───── Input ─────
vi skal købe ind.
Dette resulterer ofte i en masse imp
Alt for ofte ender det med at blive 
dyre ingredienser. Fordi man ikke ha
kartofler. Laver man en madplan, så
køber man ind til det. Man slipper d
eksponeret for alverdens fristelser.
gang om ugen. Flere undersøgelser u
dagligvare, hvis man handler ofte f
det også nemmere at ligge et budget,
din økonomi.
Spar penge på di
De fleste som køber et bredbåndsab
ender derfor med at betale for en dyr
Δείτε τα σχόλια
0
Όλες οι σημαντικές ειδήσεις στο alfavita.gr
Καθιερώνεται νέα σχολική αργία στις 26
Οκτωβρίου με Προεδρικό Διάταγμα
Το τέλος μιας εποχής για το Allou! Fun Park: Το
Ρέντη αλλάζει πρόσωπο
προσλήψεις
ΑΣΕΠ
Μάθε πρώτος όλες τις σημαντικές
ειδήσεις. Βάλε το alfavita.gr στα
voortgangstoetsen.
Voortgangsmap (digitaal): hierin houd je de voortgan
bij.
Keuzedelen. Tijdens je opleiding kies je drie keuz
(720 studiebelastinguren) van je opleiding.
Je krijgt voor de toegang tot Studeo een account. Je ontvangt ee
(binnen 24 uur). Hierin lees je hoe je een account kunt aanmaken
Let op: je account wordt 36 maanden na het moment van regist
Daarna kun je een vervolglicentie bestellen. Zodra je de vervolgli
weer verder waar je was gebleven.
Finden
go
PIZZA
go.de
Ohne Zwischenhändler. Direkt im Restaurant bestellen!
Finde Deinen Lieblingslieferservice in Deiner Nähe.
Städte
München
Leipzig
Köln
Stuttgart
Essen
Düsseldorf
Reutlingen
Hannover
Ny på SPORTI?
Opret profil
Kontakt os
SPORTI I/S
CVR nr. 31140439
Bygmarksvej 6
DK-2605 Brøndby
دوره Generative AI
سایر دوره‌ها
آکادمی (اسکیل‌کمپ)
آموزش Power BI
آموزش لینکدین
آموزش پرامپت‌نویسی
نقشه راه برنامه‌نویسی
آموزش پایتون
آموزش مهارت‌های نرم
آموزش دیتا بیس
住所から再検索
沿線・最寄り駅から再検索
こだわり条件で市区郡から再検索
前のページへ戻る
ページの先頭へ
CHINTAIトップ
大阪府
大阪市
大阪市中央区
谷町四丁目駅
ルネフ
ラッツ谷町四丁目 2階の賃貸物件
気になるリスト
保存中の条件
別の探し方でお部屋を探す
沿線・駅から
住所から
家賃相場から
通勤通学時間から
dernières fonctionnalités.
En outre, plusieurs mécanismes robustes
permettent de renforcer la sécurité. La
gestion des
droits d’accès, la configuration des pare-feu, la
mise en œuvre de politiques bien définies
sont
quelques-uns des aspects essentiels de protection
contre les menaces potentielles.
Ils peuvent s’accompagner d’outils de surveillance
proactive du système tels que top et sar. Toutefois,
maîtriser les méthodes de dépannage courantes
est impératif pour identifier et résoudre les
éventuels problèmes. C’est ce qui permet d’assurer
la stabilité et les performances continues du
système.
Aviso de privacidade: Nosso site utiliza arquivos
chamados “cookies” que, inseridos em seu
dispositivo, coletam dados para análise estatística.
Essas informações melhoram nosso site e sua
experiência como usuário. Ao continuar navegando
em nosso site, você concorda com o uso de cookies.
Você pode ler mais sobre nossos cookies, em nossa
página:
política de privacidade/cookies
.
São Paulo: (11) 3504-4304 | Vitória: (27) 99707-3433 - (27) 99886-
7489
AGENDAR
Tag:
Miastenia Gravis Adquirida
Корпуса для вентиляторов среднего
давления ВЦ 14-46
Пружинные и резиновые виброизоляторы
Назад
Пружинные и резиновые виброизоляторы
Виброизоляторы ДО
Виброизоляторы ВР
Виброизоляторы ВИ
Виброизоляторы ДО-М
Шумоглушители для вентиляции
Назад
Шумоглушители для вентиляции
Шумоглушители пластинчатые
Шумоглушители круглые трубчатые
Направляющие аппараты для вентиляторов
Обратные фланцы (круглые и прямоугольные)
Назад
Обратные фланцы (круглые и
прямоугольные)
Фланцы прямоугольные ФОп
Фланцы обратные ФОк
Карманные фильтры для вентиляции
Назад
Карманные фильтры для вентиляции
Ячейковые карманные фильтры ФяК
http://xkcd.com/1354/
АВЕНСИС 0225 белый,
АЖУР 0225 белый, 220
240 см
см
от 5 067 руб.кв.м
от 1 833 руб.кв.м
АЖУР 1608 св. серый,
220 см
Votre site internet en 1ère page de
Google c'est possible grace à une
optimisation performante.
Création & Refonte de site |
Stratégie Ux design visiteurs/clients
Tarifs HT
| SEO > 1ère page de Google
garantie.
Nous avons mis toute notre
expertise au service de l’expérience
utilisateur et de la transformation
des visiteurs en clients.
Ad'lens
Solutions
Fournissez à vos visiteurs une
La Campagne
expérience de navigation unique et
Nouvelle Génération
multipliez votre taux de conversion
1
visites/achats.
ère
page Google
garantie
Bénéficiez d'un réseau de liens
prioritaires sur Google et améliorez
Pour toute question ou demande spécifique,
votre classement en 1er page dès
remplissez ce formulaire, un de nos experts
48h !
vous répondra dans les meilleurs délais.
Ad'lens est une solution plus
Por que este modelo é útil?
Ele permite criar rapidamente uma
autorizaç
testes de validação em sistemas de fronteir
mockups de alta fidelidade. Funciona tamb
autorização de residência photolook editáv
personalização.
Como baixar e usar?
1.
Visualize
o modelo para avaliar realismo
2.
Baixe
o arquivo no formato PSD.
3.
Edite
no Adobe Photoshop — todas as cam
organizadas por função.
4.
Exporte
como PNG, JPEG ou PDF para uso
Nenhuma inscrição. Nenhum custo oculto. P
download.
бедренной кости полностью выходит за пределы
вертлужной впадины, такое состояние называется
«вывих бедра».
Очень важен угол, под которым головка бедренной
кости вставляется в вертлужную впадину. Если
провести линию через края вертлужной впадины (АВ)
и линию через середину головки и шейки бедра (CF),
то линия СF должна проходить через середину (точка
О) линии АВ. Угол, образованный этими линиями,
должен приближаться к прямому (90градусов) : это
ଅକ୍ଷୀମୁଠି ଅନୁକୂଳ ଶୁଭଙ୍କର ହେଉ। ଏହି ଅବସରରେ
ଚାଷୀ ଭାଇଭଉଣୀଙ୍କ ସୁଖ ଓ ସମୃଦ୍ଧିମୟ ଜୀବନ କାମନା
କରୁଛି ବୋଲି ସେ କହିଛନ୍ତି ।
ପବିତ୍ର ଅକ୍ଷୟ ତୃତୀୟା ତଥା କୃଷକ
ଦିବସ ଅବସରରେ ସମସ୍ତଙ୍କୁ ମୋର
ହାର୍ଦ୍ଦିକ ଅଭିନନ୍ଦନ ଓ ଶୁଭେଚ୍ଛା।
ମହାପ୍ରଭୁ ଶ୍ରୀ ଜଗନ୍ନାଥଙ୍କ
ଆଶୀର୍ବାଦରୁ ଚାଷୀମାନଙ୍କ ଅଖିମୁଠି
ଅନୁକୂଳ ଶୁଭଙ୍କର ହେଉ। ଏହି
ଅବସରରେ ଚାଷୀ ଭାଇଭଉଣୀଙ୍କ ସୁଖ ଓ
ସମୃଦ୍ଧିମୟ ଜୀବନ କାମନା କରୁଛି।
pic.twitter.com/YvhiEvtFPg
─────
• [Your objective]
Would you transcribe every entry exactly?

• [Final answer]
vi skal købe ind.
Dette resulterer ofte i en masse imp
Alt for ofte ender det med at blive 
dyre ingredienser. Fordi man ikke ha
kartofler. Laver man en madplan, så
køber man ind til det. Man slipper d
eksponeret for alverdens fristelser.
gang om ugen. Flere undersøgelser u
dagligvare, hvis man handler ofte f
det også nemmere at ligge et budget,
din økonomi.
Spar penge på di
De fleste som køber et bredbåndsab
ender derfor med at betale for en dyr
Δείτε τα σχόλια
0
Όλες οι σημαντικές ειδήσεις στο alfavita.gr
Καθιερώνεται νέα σχολική αργία στις 26
Οκτωβρίου με Προεδρικό Διάταγμα
Το τέλος μιας εποχής για το Allou! Fun Park: Το
Ρέντη αλλάζει πρόσωπο
προσλήψεις
ΑΣΕΠ
Μάθε πρώτος όλες τις σημαντικές
ειδήσεις. Βάλε το alfavita.gr στα
voortgangstoetsen.
Voortgangsmap (digitaal): hierin houd je de voortgan
bij.
Keuzedelen. Tijdens je opleiding kies je drie keuz
(720 studiebelastinguren) van je opleiding.
Je krijgt voor de toegang tot Studeo een account. Je ontvangt ee
(binnen 24 uur). Hierin lees je hoe je een account kunt aanmaken
Let op: je account wordt 36 maanden na het moment van regist
Daarna kun je een vervolglicentie bestellen. Zodra je de vervolgli
weer verder waar je was gebleven.
Finden
go
PIZZA
go.de
Ohne Zwischenhändler. Direkt im Restaurant bestellen!
Finde Deinen Lieblingslieferservice in Deiner Nähe.
Städte
München
Leipzig
Köln
Stuttgart
Essen
Düsseldorf
Reutlingen
Hannover
Ny på SPORTI?
Opret profil
Kontakt os
SPORTI I/S
CVR nr. 31140439
Bygmarksvej 6
DK-2605 Brøndby
دوره Generative AI
سایر دوره‌ها
آکادمی (اسکیل‌کمپ)
آموزش Power BI
آموزش لینکدین
آموزش پرامپت‌نویسی
نقشه راه برنامه‌نویسی
آموزش پایتون
آموزش مهارت‌های نرم
آموزش دیتا بیس
住所から再検索
沿線・最寄り駅から再検索
こだわり条件で市区郡から再検索
前のページへ戻る
ページの先頭へ
CHINTAIトップ
大阪府
大阪市
大阪市中央区
谷町四丁目駅
ルネフ
ラッツ谷町四丁目 2階の賃貸物件
気になるリスト
保存中の条件
別の探し方でお部屋を探す
沿線・駅から
住所から
家賃相場から
通勤通学時間から
dernières fonctionnalités.
En outre, plusieurs mécanismes robustes
permettent de renforcer la sécurité. La
gestion des
droits d’accès, la configuration des pare-feu, la
mise en œuvre de politiques bien définies
sont
quelques-uns des aspects essentiels de protection
contre les menaces potentielles.
Ils peuvent s’accompagner d’outils de surveillance
proactive du système tels que top et sar. Toutefois,
maîtriser les méthodes de dépannage courantes
est impératif pour identifier et résoudre les
éventuels problèmes. C’est ce qui permet d’assurer
la stabilité et les performances continues du
système.
Aviso de privacidade: Nosso site utiliza arquivos
chamados “cookies” que, inseridos em seu
dispositivo, coletam dados para análise estatística.
Essas informações melhoram nosso site e sua
experiência como usuário. Ao continuar navegando
em nosso site, você concorda com o uso de cookies.
Você pode ler mais sobre nossos cookies, em nossa
página:
política de privacidade/cookies
.
São Paulo: (11) 3504-4304 | Vitória: (27) 99707-3433 - (27) 99886-
7489
AGENDAR
Tag:
Miastenia Gravis Adquirida
Корпуса для вентиляторов среднего
давления ВЦ 14-46
Пружинные и резиновые виброизоляторы
Назад
Пружинные и резиновые виброизоляторы
Виброизоляторы ДО
Виброизоляторы ВР
Виброизоляторы ВИ
Виброизоляторы ДО-М
Шумоглушители для вентиляции
Назад
Шумоглушители для вентиляции
Шумоглушители пластинчатые
Шумоглушители круглые трубчатые
Направляющие аппараты для вентиляторов
Обратные фланцы (круглые и прямоугольные)
Назад
Обратные фланцы (круглые и
прямоугольные)
Фланцы прямоугольные ФОп
Фланцы обратные ФОк
Карманные фильтры для вентиляции
Назад
Карманные фильтры для вентиляции
Ячейковые карманные фильтры ФяК
http://xkcd.com/1354/
АВЕНСИС 0225 белый,
АЖУР 0225 белый, 220
240 см
см
от 5 067 руб.кв.м
от 1 833 руб.кв.м
АЖУР 1608 св. серый,
220 см
Votre site internet en 1ère page de
Google c'est possible grace à une
optimisation performante.
Création & Refonte de site |
Stratégie Ux design visiteurs/clients
Tarifs HT
| SEO > 1ère page de Google
garantie.
Nous avons mis toute notre
expertise au service de l’expérience
utilisateur et de la transformation
des visiteurs en clients.
Ad'lens
Solutions
Fournissez à vos visiteurs une
La Campagne
expérience de navigation unique et
Nouvelle Génération
multipliez votre taux de conversion
1
visites/achats.
ère
page Google
garantie
Bénéficiez d'un réseau de liens
prioritaires sur Google et améliorez
Pour toute question ou demande spécifique,
votre classement en 1er page dès
remplissez ce formulaire, un de nos experts
48h !
vous répondra dans les meilleurs délais.
Ad'lens est une solution plus
Por que este modelo é útil?
Ele permite criar rapidamente uma
autorizaç
testes de validação em sistemas de fronteir
mockups de alta fidelidade. Funciona tamb
autorização de residência photolook editáv
personalização.
Como baixar e usar?
1.
Visualize
o modelo para avaliar realismo
2.
Baixe
o arquivo no formato PSD.
3.
Edite
no Adobe Photoshop — todas as cam
organizadas por função.
4.
Exporte
como PNG, JPEG ou PDF para uso
Nenhuma inscrição. Nenhum custo oculto. P
download.
бедренной кости полностью выходит за пределы
вертлужной впадины, такое состояние называется
«вывих бедра».
Очень важен угол, под которым головка бедренной
кости вставляется в вертлужную впадину. Если
провести линию через края вертлужной впадины (АВ)
и линию через середину головки и шейки бедра (CF),
то линия СF должна проходить через середину (точка
О) линии АВ. Угол, образованный этими линиями,
должен приближаться к прямому (90градусов) : это
ଅକ୍ଷୀମୁଠି ଅନୁକୂଳ ଶୁଭଙ୍କର ହେଉ। ଏହି ଅବସରରେ
ଚାଷୀ ଭାଇଭଉଣୀଙ୍କ ସୁଖ ଓ ସମୃଦ୍ଧିମୟ ଜୀବନ କାମନା
କରୁଛି ବୋଲି ସେ କହିଛନ୍ତି ।
ପବିତ୍ର ଅକ୍ଷୟ ତୃତୀୟା ତଥା କୃଷକ
ଦିବସ ଅବସରରେ ସମସ୍ତଙ୍କୁ ମୋର
ହାର୍ଦ୍ଦିକ ଅଭିନନ୍ଦନ ଓ ଶୁଭେଚ୍ଛା।
ମହାପ୍ରଭୁ ଶ୍ରୀ ଜଗନ୍ନାଥଙ୍କ
ଆଶୀର୍ବାଦରୁ ଚାଷୀମାନଙ୍କ ଅଖିମୁଠି
ଅନୁକୂଳ ଶୁଭଙ୍କର ହେଉ। ଏହି
ଅବସରରେ ଚାଷୀ ଭାଇଭଉଣୀଙ୍କ ସୁଖ ଓ
ସମୃଦ୍ଧିମୟ ଜୀବନ କାମନା କରୁଛି।
pic.twitter.com/YvhiEvtFPg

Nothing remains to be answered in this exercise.